«А может наш Павлик через книжки выучится на учителя? Или станет пресвитером в нашей церкви?» Вот, о чем, оказывается, тайно мечтала моя неграмотная мама. Но отец стоял на своем: «Нет, то, что он читает, брехня».
Впрочем, много лет спустя, когда он приезжал ко мне в университет и видел, сколько книг нужно перелопатить, чтобы подготовиться к очередному зачету, он свою позицию изменил. Но тогда, в детстве, чтобы не отравлять себе жизнь, я просто прятался от отца и выбирал такие места, где он не мог видеть меня с книгой.
Здесь, в поле, не нужно было прятаться, Никто за мной не смотрел.
Близилось время обеда. Тень, отбрасываемая моей тощей фигурой, стала примерно вполовину меньше моего роста, – это означало, что солнце находится в наивысшей точке. Пора, пора …
– Пойдем на водопой, – сказал я своей умной, всё понимающей корове, освобождая её от веревки.

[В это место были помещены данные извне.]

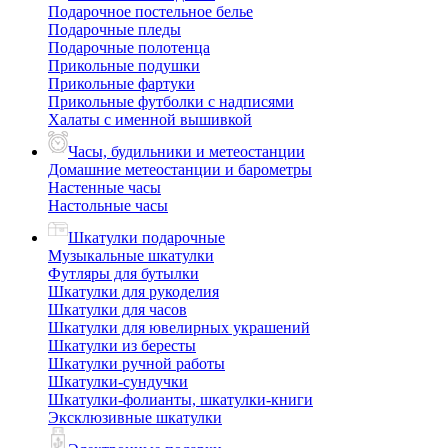
Подарочное постельное белье
Подарочные пледы
Подарочные полотенца
Прикольные подушки
Прикольные фартуки
Прикольные футболки с надписями
Халаты с именной вышивкой
Часы, будильники и метеостанции
Домашние метеостанции и барометры
Настенные часы
Настольные часы
Шкатулки подарочные
Музыкальные шкатулки
Футляры для бутылки
Шкатулки для рукоделия
Шкатулки для часов
Шкатулки для ювелирных украшений
Шкатулки из бересты
Шкатулки ручной работы
Шкатулки-сундучки
Шкатулки-фолианты, шкатулки-книги
Эксклюзивные шкатулки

Флорика дружелюбно посмотрела на меня каштановыми глазами и резко мотнула головой – возможно, так она выражала согласие. И мы, палимые июльским солнцем, направились к живительному оазису, небольшому ставку, зеркало которого поблескивало в дальнем конце долины. От нашего поля до него было чуть больше километра.

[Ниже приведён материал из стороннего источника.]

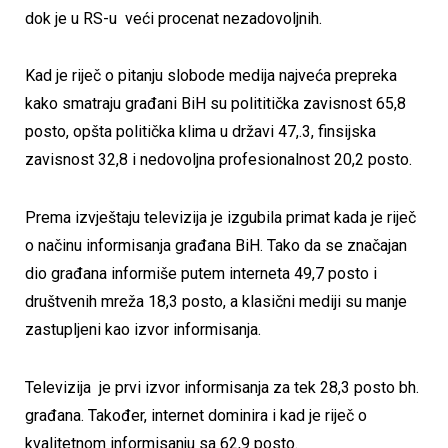
dok je u RS-u veći procenat nezadovoljnih.
Kad je riječ o pitanju slobode medija najveća prepreka
kako smatraju građani BiH su polititička zavisnost 65,8
posto, opšta politička klima u državi 47,.3, finsijska
zavisnost 32,8 i nedovoljna profesionalnost 20,2 posto.
Prema izvještaju televizija je izgubila primat kada je riječ
o načinu informisanja građana BiH. Tako da se značajan
dio građana informiše putem interneta 49,7 posto i
društvenih mreža 18,3 posto, a klasični mediji su manje
zastupljeni kao izvor informisanja.
Televizija je prvi izvor informisanja za tek 28,3 posto bh.
građana. Također, internet dominira i kad je riječ o
kvalitetnom informisanju sa 62,9 posto.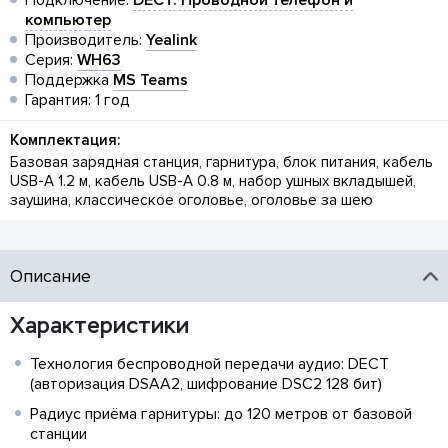
Подключение:
DECT: Проводной телефон и
компьютер
Производитель:
Yealink
Серия:
WH63
Поддержка
MS Teams
Гарантия: 1 год
Комплектация:
Базовая зарядная станция, гарнитура, блок питания, кабель
USB-A 1.2 м, кабель USB-A 0.8 м, набор ушных вкладышей,
заушина, классическое оголовье, оголовье за шею
Описание
Характеристики
Технология беспроводной передачи аудио: DECT
(авторизация DSAA2, шифрование DSC2 128 бит)
Радиус приёма гарнитуры: до 120 метров от базовой
станции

Ставок был старый, сильно заиленный, наполовину заросший камышом. Коровы, приходя на водопой, заходили на мелководье почти до середины пруда и, вытянув свои рогатые морды, жадно пили нечистую воду. Но мелко было не везде. У гребли были две «бульбоны», где купались пацаны и мужики, – там было с головкой.

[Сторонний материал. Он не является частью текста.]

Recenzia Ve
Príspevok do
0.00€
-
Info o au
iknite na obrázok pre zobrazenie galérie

Мы с Флорикой, как оказалось, немного припозднились. У нашего става было настоящее коровье нашествие. Южный берег пруда был занят большим, голов в сорок, неожиданно нагрянувшим стадом коров. После водопоя большая часть животных возлежала на потрескавшейся от жары земле и пережёвывала свою жвачку. Остальные жевали стоя, периодически отмахиваясь от оводов.
Стадо было не наше, не городское, по-видимому, из ближнего села. У них, рядом с селом, было свое большое озеро, но вакарь (коровий пастух) почему-то иногда пригонял коров сюда.
Сколько я не смотрел, ни вакаря, ни его подпасков поблизости не было. Всё выглядело странно. И непривычно безлюдно.
Флорика зашла в ставок по самое брюхо и, вытянув морду, начала шумно засасывать мутную воду и толчками перекачивать её в своё огромное бочкообразное брюхо. Этот процесс с перерывами продолжался минут пять. Наконец, чавкая копытами, Флорика выбралась на болотистый берег, потом нашла сухое место, осторожно, словно богомолка перед молитвой, подогнула колени передних ног и вдруг рухнула на землю, испустив мощный утробный вздох. Послеобеденный коровий кайф начался.
Я тоже пошел было к гребле, чтобы искупнуться, и начал было стаскивать с себя ситцевые трусы – всё, что на мне было из одежды. Как вдруг откуда-то с дальнего конца става донесся крик:
– Мэй, бэете! (Эй, пацан!) – я оглянулся. – Иди сюда! – Зов с молдавским акцентом исходил со стороны камышей.